Start of Block
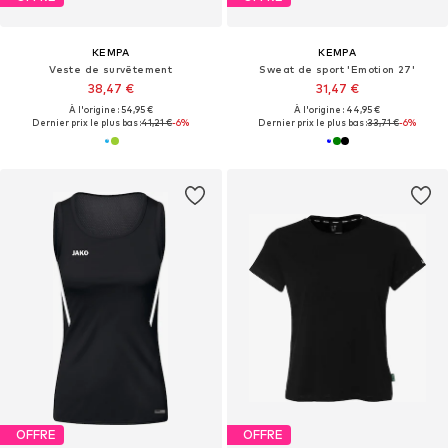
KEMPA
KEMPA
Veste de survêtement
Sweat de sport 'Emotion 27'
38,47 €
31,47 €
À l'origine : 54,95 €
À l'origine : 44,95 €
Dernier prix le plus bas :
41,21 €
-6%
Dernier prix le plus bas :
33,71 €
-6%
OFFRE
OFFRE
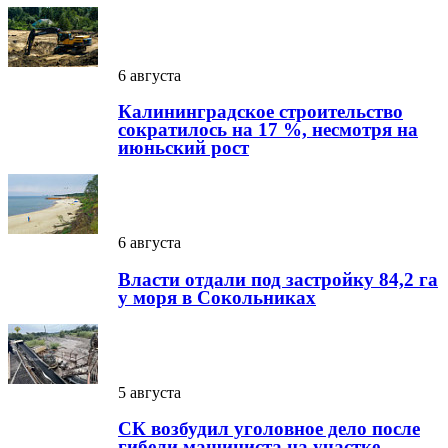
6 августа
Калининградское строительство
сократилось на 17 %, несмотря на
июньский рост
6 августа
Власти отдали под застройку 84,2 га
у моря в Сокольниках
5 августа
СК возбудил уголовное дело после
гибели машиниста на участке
End of Block
▸ Problem statement: "сократилось на 17 %, несмотря на" marks the last line to keep. Retype every line from the start of the entries through that one, exactly, and drop the pictures.

▸ Expected output:
KEMPA
KEMPA
Veste de survêtement
Sweat de sport 'Emotion 27'
38,47 €
31,47 €
À l'origine : 54,95 €
À l'origine : 44,95 €
Dernier prix le plus bas :
41,21 €
-6%
Dernier prix le plus bas :
33,71 €
-6%
OFFRE
OFFRE
6 августа
Калининградское строительство
сократилось на 17 %, несмотря на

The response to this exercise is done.